3. Diese Beurteilung entspricht - entgegen der Annahme der Klägerin - in vollem Umfang der bisherigen höchstrichterlichen Rechtsprechung. Diese geht nämlich - im Anschluß an die vom Großen Senat aufgestellten Grundsätze - dem Grunde nach dahin, daß der Kläger zur Bestimmung des Klagebegehrens angeben muß, inwieweit er den angefochtenen Bescheid für rechtswidrig hält (Senatsurteil in BFHE 153, 290, BStBl II 1988, 895, 896; BFH in BFH/NV 1995, 886, 887; BFH-Urteil vom 31. Januar 1996 II R 95/93, BFH/NV 1996, 564).
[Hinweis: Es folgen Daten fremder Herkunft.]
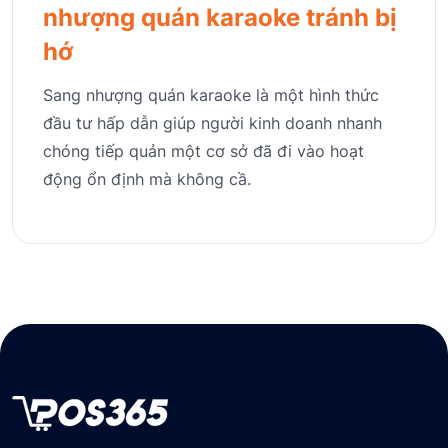
nhượng quán karaoke tránh bị
hớ
Sang nhượng quán karaoke là một hình thức
đầu tư hấp dẫn giúp người kinh doanh nhanh
chóng tiếp quản một cơ sở đã đi vào hoạt
động ổn định mà không cầ.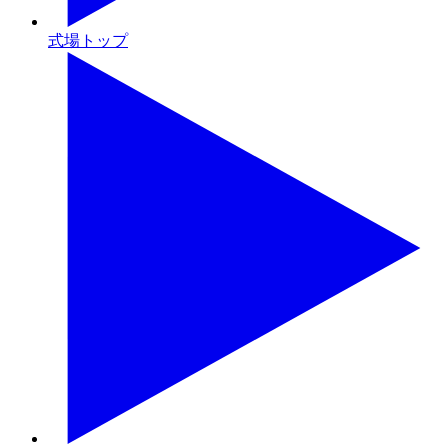
式場トップ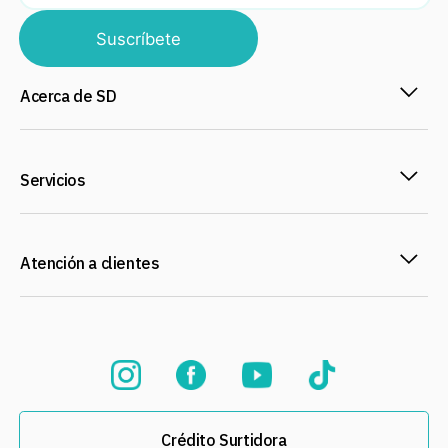
Suscríbete
Acerca de SD
Servicios
Atención a clientes
Crédito Surtidora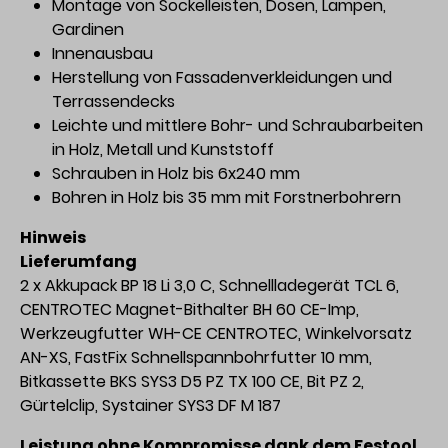
Montage von Sockelleisten, Dosen, Lampen,
Gardinen
Innenausbau
Herstellung von Fassadenverkleidungen und
Terrassendecks
Leichte und mittlere Bohr- und Schraubarbeiten
in Holz, Metall und Kunststoff
Schrauben in Holz bis 6x240 mm
Bohren in Holz bis 35 mm mit Forstnerbohrern
Hinweis
Lieferumfang
2 x Akkupack BP 18 Li 3,0 C, Schnellladegerät TCL 6,
CENTROTEC Magnet-Bithalter BH 60 CE-Imp,
Werkzeugfutter WH-CE CENTROTEC, Winkelvorsatz
AN-XS, FastFix Schnellspannbohrfutter 10 mm,
Bitkassette BKS SYS3 D5 PZ TX 100 CE, Bit PZ 2,
Gürtelclip, Systainer SYS3 DF M 187
Leistung ohne Kompromisse dank dem Festool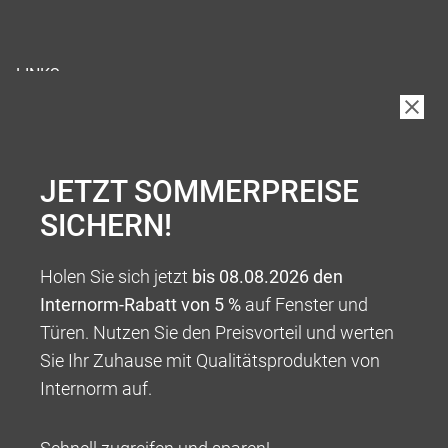
LINKS
JETZT SOMMERPREISE
SICHERN!
Holen Sie sich jetzt
bis 08.08.2026 den
Internorm-Rabatt von 5 %
auf Fenster und
Türen. Nutzen Sie den Preisvorteil und werten
Sie Ihr Zuhause mit Qualitätsprodukten von
Internorm auf.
Dafür kann es zwar im Einzelfall ausreichen, daß die anderweitig anzusetzenden Besteuerungsgrundlagen dem Betrag nach bezeichnet werden (Senatsurteile vom 17. Oktober 1990 I R 118/88, BFHE 162, 534, BStBl II 1991, 242; vom 21. Mai 1997 I R 50/96, BFH/NV 1997, 870; BFH-Urteil vom 23. Januar 1997 IV R 84/85, BFHE 182, 273, BStBl II 1997, 462) oder das mit der Klage verfolgte Begehren durch Angabe von Umsatz, Vorsteuer und Gewinn präzisiert wird (Senatsurteil vom 17. April 1996 I R 91/95, BFH/NV 1996, 900). Das gleiche gilt dann, wenn die Präzisierung durch Bezugnahme auf das Einspruchsverfahren (BFH in BFHE 180, 247, BStBl II 1996, 483, und in BFH/NV 1997, 415) oder auf zwischenzeitlich beim FG eingereichte Unterlagen erfolgt. All dies ist indessen im Streitfall nicht geschehen. Die Klägerin hat vielmehr bis zum Ablauf der Ausschlußfrist lediglich einen weiteren Sachvortrag - in Gestalt der Steuererklärungen - angekündigt, was nach der gefestigten Rechtsprechung des BFH den Anforderungen des § 65 Abs. 1 FGO nicht genügt und deshalb nicht zur Zulässigkeit der Klage führt.